И тут же этот толстяк подхватил и запел:

  • В горах карагач растет.
  • Вязы – среди бо-ло-о-т.
  • Наряды неношеные твои.
  • Пылятся который го-о-д…[138]

Замолчав, он откашлялся и постучал себя в грудь.

– Я могу спеть.

– Потому что вам пела ее мать. И это вас подготовило. То же и с пробуждением.

Толстяк хмыкнул.

– Значит, мне надо пойти в монастырь?

Махакайя пожал плечами и, подобрав полы своего одеяния, направился было дальше, но толстяк его снова окликнул:

– Меня зовут Шаоми́, художник. А тебя?

Махакайя ответил.

– О! – воскликнул Шаоми. – Уж не тот ли монах, что всюду побеждает в диспутах и знает наизусть тысячу книг? Не тот ли монах, который собирается в Индию?

Махакайя ответил с неудовольствием, что он вовсе не знает столько книг наизусть, к чему множить пустые слухи…

– Позвольте спросить, почтенный монах, какую книгу вы желаете отыскать у торговца? – спрашивал толстяк, идя рядом, и, когда Махакайя ответил после некоторого раздумья, воскликнул: – Ну вот! А говорите, пустой звук… слух. Ногти растут, волосы удлиняются. Так и слухи. И однажды достигают того, кому… кому… – Здесь Шаоми поперхнулся слюной и закашлялся. – Да постойте на миг! Дайте сказать, – проговорил он, отдуваясь и утирая пот.

Махакайя приостановился и обернулся к Шаоми. Поблизости уныло взревел осел. В воздухе пронеслась стайка ласточек.

– Эй, уважаемые! Зайдите ко мне! Попотчую вас сладким! – крикнул зазывала из винной лавки.

– Разуй глаза! – рявкнул Шаоми и указал пальцами на свои глаза, а потом на монаха.

Веселый смуглый зазывала с отсутствующими верхними зубами еще шире улыбнулся.

– Плывет лодка, но без воды она стоит. Так и трезвые – все на мели, хоть солдаты, хоть чиновники, хоть монахи!

– А ты мудёр! – восхищенно воскликнул Шаоми. – Погоди, скоро я к тебе снова приду, только продам пару свитков.

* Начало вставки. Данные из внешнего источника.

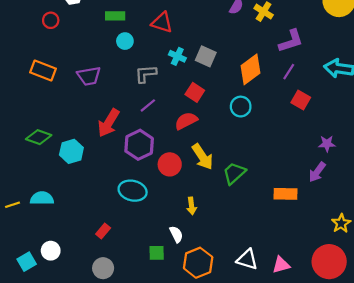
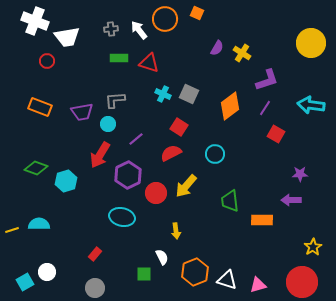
green rectangle: (115, 16) -> (119, 58), moved
cyan circle: (125, 41) -> (108, 124), moved
gray L-shape: (146, 74) -> (115, 100), moved
cyan circle: (241, 107) -> (215, 154), moved
yellow arrow: (202, 157) -> (186, 186), turned 75
purple arrow: (317, 172) -> (291, 200), turned 54
green trapezoid: (234, 173) -> (230, 201), moved, turned -55
orange hexagon: (198, 263) -> (195, 272), moved

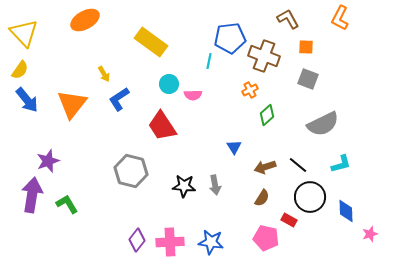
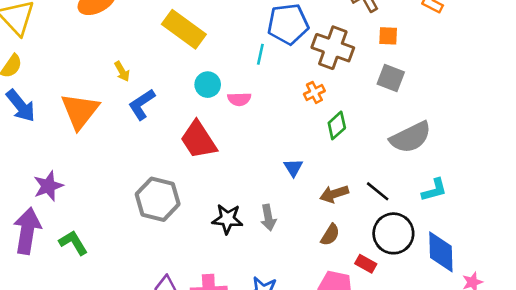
blue diamond: (346, 211) -> (441, 252), size x1.4

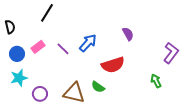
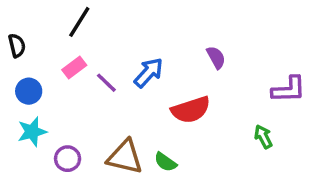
pink rectangle: (38, 47) -> (74, 68), moved
purple L-shape: (171, 53) -> (289, 89), turned 50
green semicircle: (98, 87) -> (165, 162), moved

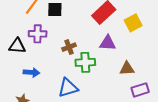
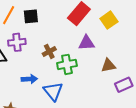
blue arrow: (31, 72) -> (29, 79), moved
blue triangle: (68, 88) -> (53, 91), turned -45

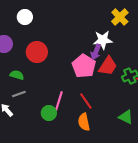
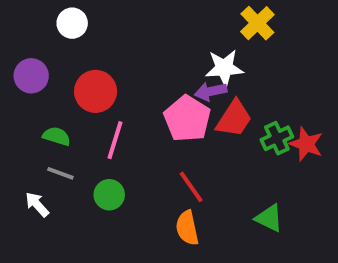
purple arrow: (96, 52) -> (211, 91), turned 56
gray line: (19, 94) -> (60, 173), turned 40
pink line: (59, 101) -> (115, 140), moved
green circle: (49, 113) -> (109, 195), moved

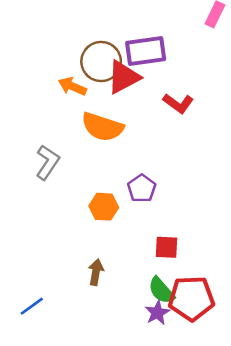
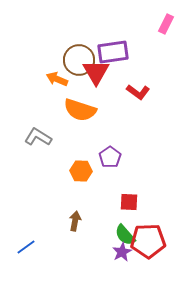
red triangle: (123, 77) -> (96, 72), turned -32
gray L-shape: (47, 162) -> (38, 137), turned -92

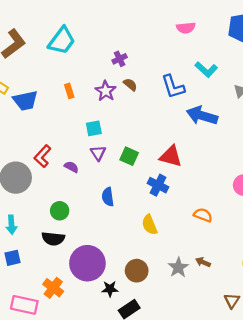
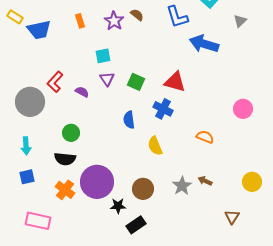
blue semicircle: (108, 197) -> (129, 120), moved
orange cross: (53, 288) -> (65, 190), moved

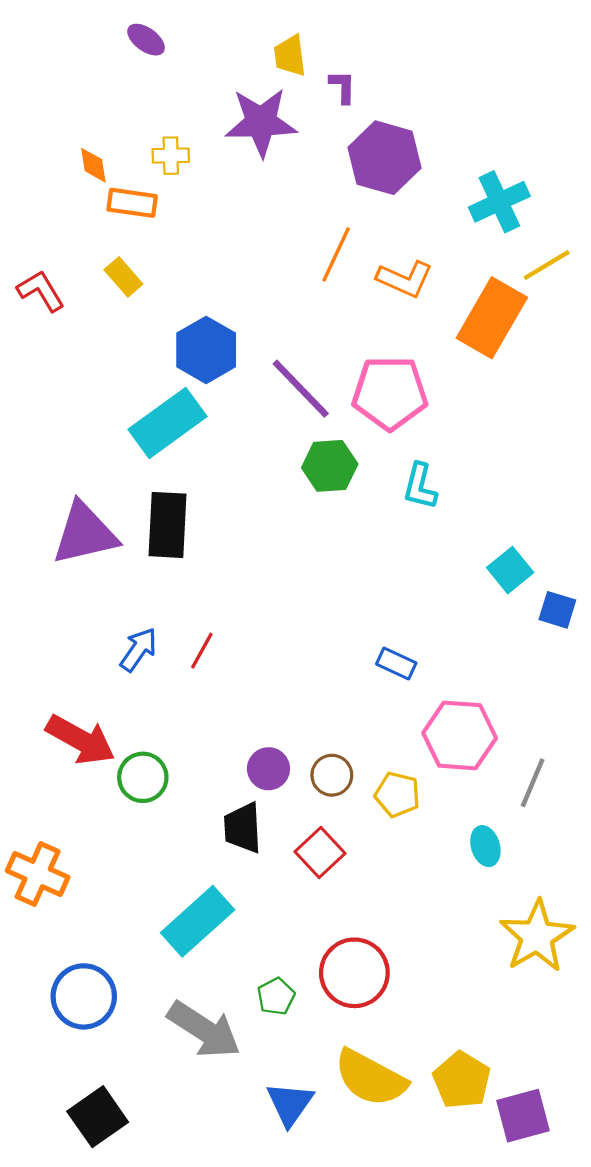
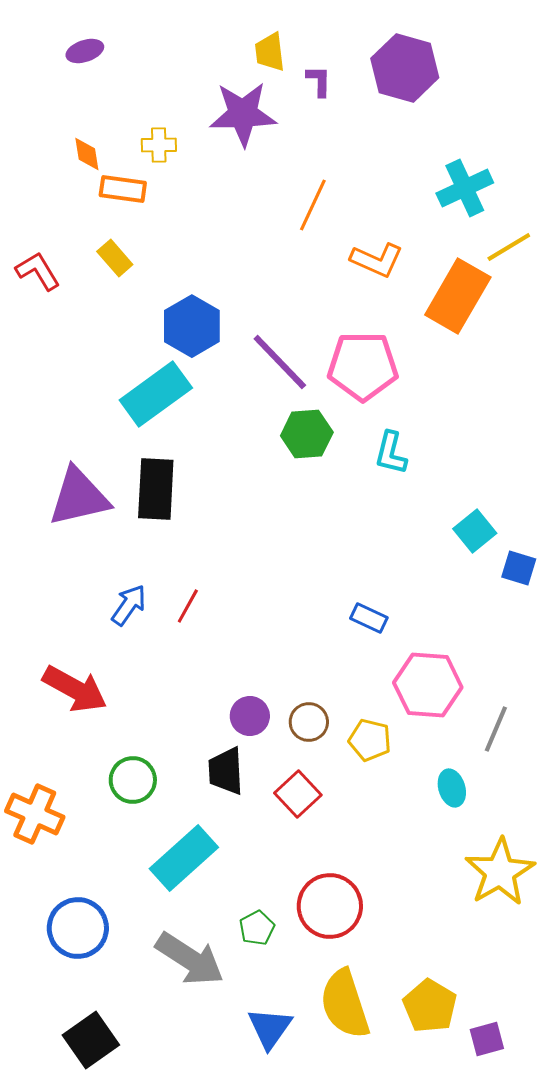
purple ellipse: (146, 40) -> (85, 51), moved, turned -54
purple hexagon: (384, 158) -> (405, 68), moved
orange line: (336, 254) -> (313, 205), moved
green circle: (143, 777) -> (133, 780), moved
yellow semicircle: (370, 1078) -> (345, 1004), turned 44
purple square: (523, 1116) -> (487, 1039), size x0.7

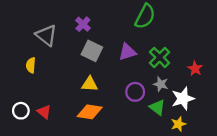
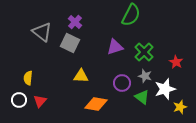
gray square: (92, 51) -> (70, 43), moved
yellow semicircle: (31, 65) -> (28, 78), moved
red triangle: (44, 112) -> (40, 101), turned 32
orange diamond: (90, 112) -> (96, 104), moved
yellow star: (178, 124) -> (180, 107), moved

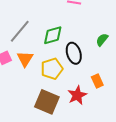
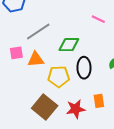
orange triangle: (25, 59) -> (36, 59), turned 36

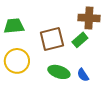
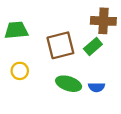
yellow circle: (17, 61) -> (20, 71), size x0.6
blue semicircle: (83, 75) -> (96, 87), turned -56

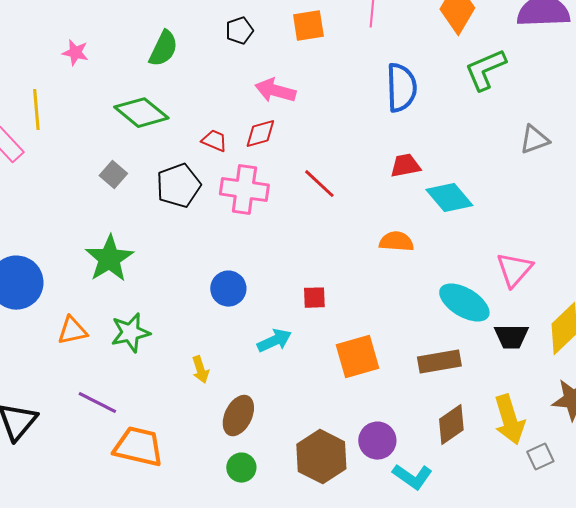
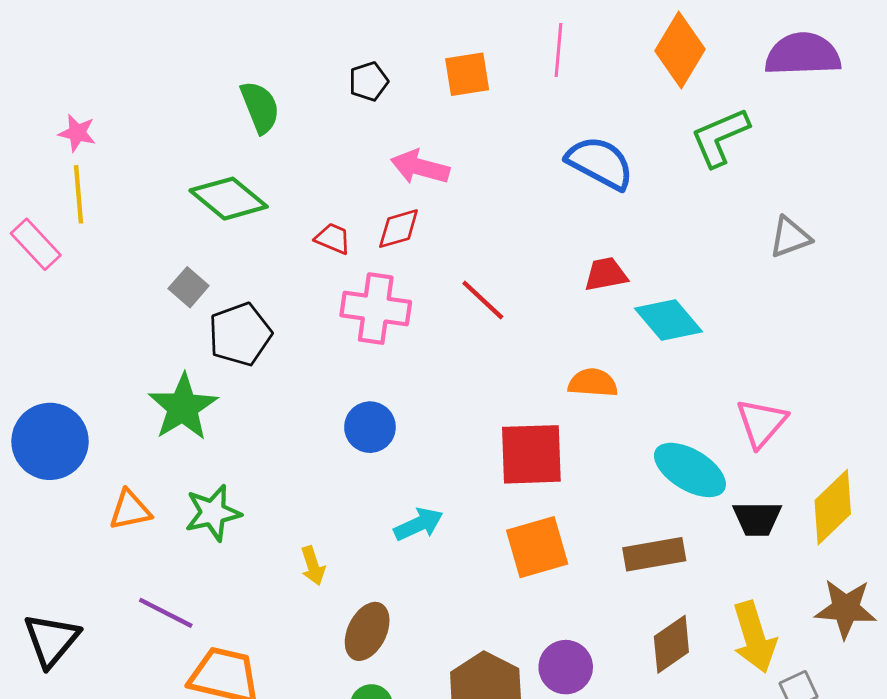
green semicircle: (163, 49) -> (260, 107), turned -48
pink star: (75, 53) -> (77, 133), moved
blue semicircle: (401, 88) -> (600, 163), turned -60
black pentagon: (178, 186) -> (240, 334), moved
blue circle: (228, 289) -> (370, 427), moved
red square: (314, 298) -> (531, 454), moved, size x2.0

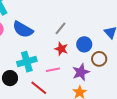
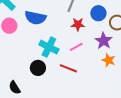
cyan cross: (27, 62) -> (49, 47), turned -30

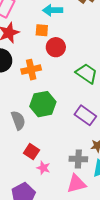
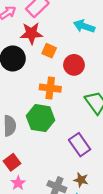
orange square: (42, 30) -> (49, 51), moved
orange cross: (31, 70) -> (50, 88), moved

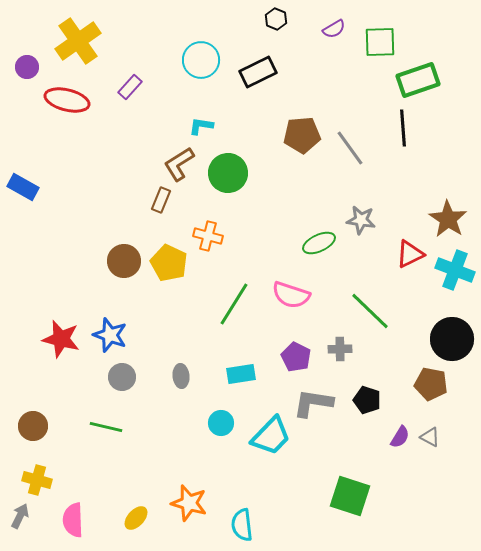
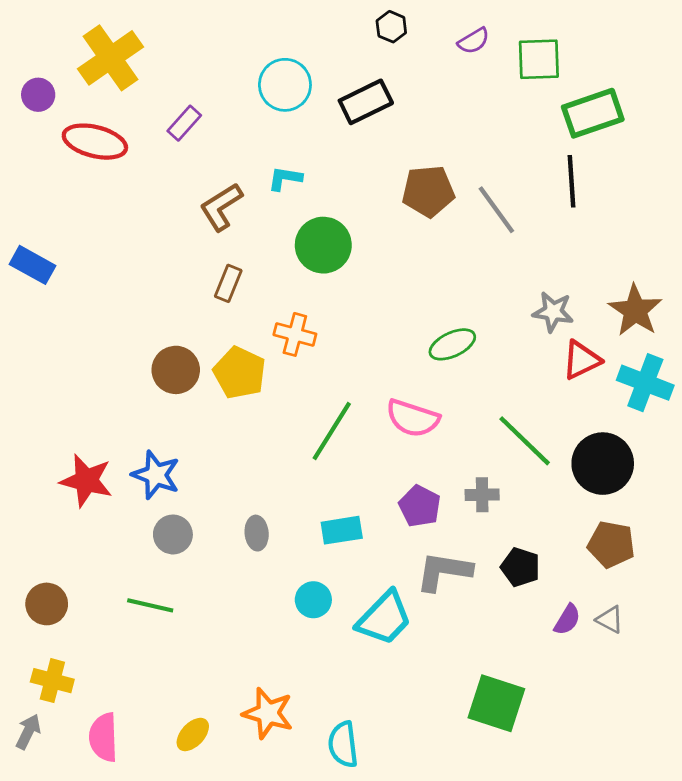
brown L-shape: (179, 164) -> (221, 207), moved
gray star: (361, 220) -> (553, 312), moved
black circle: (452, 339) -> (603, 464), moved

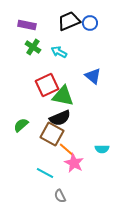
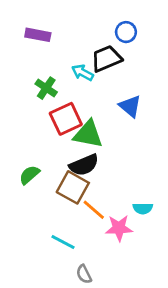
black trapezoid: (69, 21) -> (106, 59), moved
green cross: (33, 47) -> (46, 88), moved
pink star: (74, 163) -> (119, 228), moved, turned -30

– Нарисуйте моего хозяина богом вина, и будет вам награда.

– Эй! – Шаоми погрозил ему кулаком. – Не богохульствуй!

Он снова догнал ушедшего вперед монаха. Мимо проскакал довольно быстро всадник, вздымая пыль и не обращая внимания на людей. Все шарахались в стороны. Это был чей-то вестник в синем халате и в черном платке, повязанном на нитяной каркас и пук волос, как обычно, но сбоку у него торчало фазанье перо.

Шаоми с негодованием на него оглянулся.

– Доставщик пустых вестей!.. Забот! Воплощенная забота. – Художник переводил дыхание, догнав монаха. – А благородный муж всегда беспечен.

Эту сентенцию Кун-цзы, немного переиначенную Шаоми, очень любил отец Махакайи.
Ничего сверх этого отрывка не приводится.